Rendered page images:
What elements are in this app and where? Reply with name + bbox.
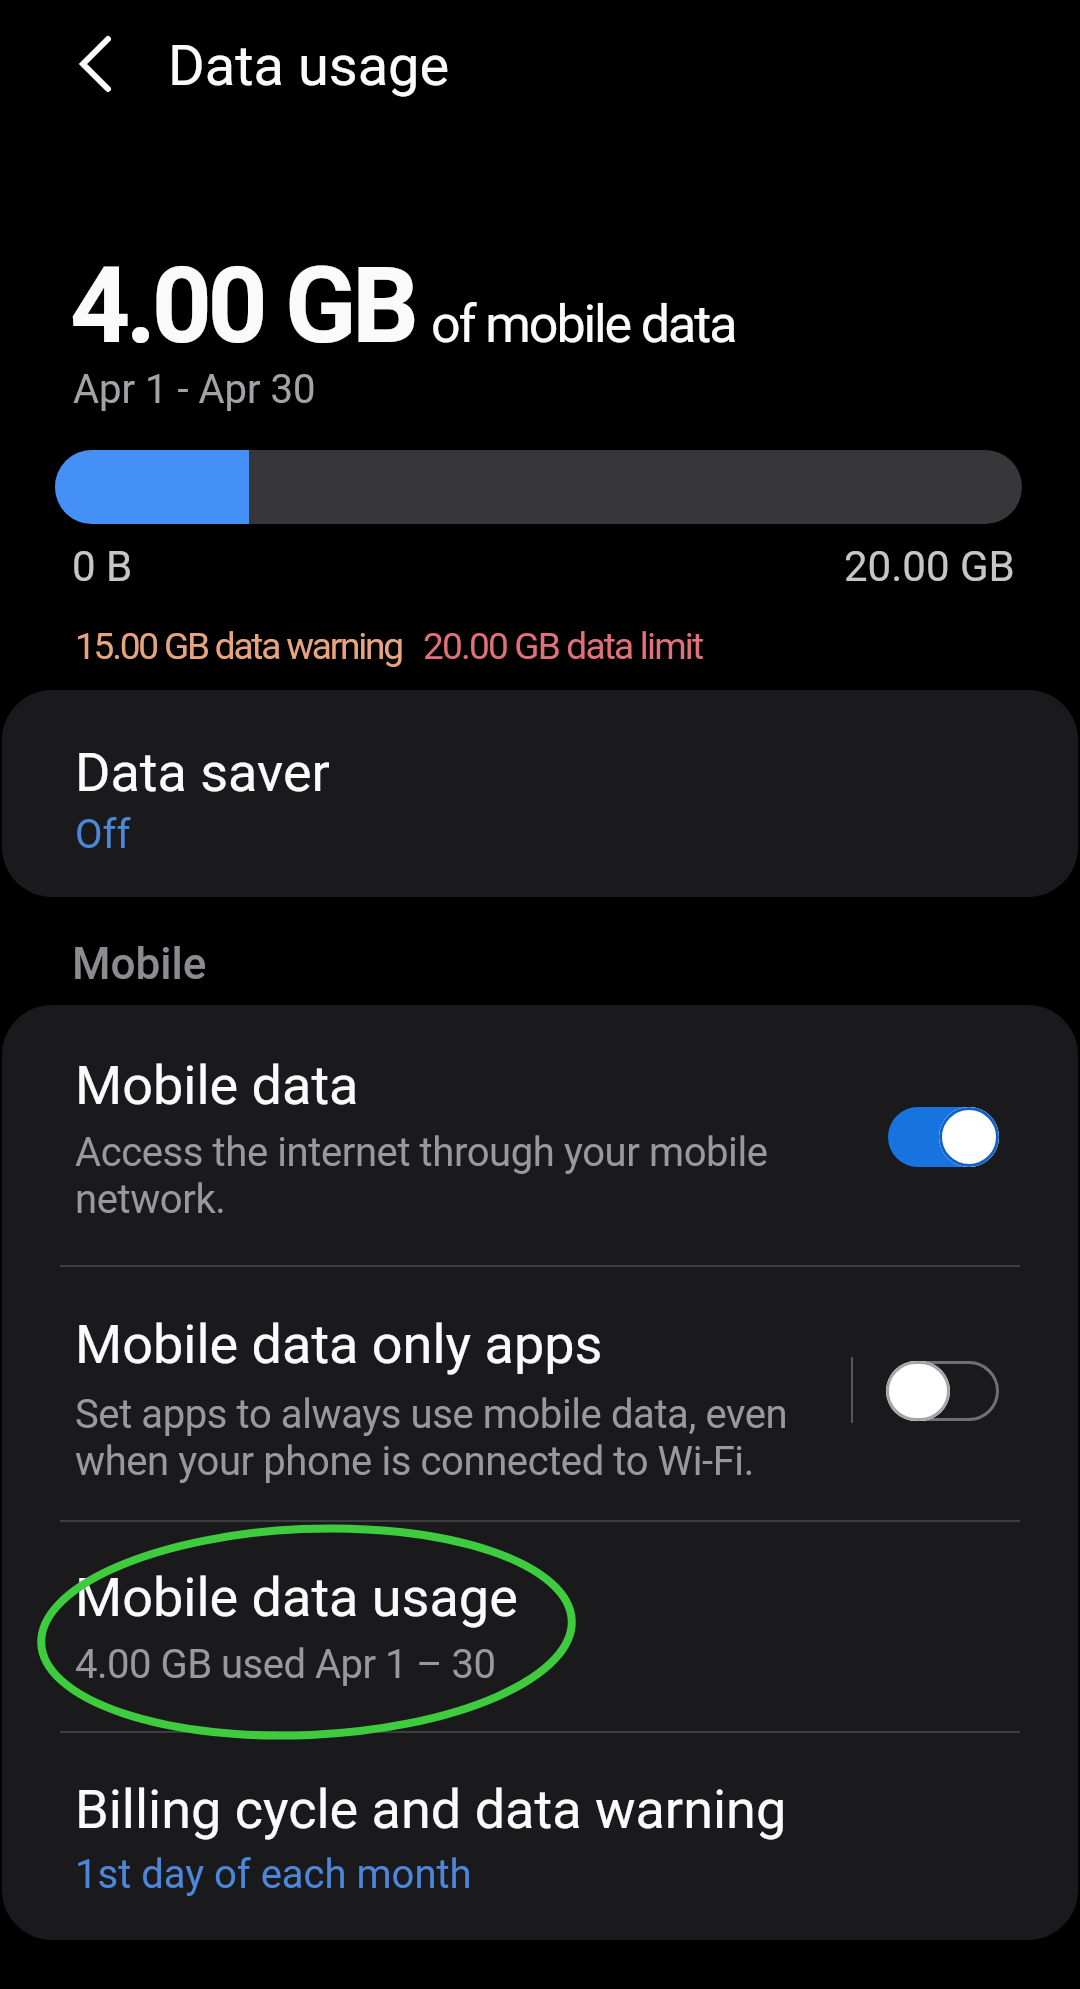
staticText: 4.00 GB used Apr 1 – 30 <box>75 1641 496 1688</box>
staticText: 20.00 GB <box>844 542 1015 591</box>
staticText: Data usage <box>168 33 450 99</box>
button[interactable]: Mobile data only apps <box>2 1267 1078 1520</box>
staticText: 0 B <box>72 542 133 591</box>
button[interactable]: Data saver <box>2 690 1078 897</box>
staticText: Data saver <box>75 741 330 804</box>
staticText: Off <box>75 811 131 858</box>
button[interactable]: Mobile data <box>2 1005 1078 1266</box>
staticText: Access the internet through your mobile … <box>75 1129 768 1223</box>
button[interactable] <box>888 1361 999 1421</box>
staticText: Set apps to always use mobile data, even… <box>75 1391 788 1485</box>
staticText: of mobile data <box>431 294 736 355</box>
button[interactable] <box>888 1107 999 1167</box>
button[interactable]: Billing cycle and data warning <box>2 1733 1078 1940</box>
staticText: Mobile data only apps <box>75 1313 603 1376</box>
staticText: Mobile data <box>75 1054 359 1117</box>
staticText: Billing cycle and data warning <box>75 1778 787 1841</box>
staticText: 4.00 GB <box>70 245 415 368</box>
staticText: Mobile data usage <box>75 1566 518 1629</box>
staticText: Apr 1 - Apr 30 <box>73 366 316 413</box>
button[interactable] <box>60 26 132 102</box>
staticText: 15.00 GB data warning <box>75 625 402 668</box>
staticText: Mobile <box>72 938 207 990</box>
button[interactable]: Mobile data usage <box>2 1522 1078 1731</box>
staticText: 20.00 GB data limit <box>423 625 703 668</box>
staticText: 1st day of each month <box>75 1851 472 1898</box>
* * *
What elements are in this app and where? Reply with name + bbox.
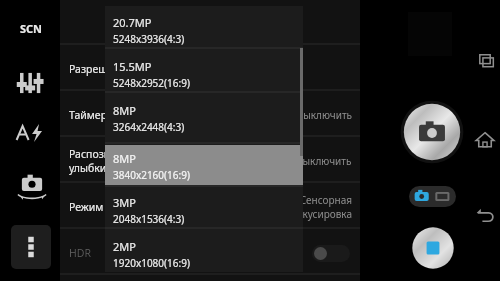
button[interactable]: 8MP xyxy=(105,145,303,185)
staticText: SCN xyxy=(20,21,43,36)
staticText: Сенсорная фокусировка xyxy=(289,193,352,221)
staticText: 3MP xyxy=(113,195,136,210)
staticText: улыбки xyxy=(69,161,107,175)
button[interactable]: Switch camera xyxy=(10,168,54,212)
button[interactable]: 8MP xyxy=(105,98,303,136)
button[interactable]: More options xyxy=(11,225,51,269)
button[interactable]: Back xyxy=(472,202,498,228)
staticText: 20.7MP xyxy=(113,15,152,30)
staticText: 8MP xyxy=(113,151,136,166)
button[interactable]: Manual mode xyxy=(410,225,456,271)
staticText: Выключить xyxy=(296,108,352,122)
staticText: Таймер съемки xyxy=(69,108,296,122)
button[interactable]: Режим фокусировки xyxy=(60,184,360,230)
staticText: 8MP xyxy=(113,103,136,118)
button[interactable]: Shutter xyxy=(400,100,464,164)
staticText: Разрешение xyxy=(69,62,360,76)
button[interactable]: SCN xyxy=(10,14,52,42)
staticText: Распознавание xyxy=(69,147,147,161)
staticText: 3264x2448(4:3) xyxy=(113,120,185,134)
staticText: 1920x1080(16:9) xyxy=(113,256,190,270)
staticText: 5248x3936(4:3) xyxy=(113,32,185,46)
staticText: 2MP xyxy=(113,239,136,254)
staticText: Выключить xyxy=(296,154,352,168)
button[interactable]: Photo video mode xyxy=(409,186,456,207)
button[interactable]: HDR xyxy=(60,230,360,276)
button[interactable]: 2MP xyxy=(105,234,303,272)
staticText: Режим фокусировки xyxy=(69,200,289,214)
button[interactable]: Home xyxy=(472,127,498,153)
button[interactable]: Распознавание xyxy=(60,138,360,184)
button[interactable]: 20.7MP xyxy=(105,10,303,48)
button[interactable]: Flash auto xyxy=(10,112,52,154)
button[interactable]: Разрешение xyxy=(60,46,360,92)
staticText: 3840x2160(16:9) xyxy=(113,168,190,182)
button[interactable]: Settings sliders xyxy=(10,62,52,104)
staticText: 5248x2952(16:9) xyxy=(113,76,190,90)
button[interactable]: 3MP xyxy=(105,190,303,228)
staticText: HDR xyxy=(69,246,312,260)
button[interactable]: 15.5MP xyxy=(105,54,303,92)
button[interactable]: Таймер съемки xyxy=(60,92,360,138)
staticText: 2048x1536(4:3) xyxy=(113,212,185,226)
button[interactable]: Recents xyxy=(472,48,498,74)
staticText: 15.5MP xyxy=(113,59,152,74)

TASK => If a line in the entries contains the word "usage", copy that line out.

THE ANSWER =>
staticText: Data usage <box>168 33 450 99</box>
staticText: Mobile data usage <box>75 1566 518 1629</box>
button[interactable]: Mobile data usage <box>2 1522 1078 1731</box>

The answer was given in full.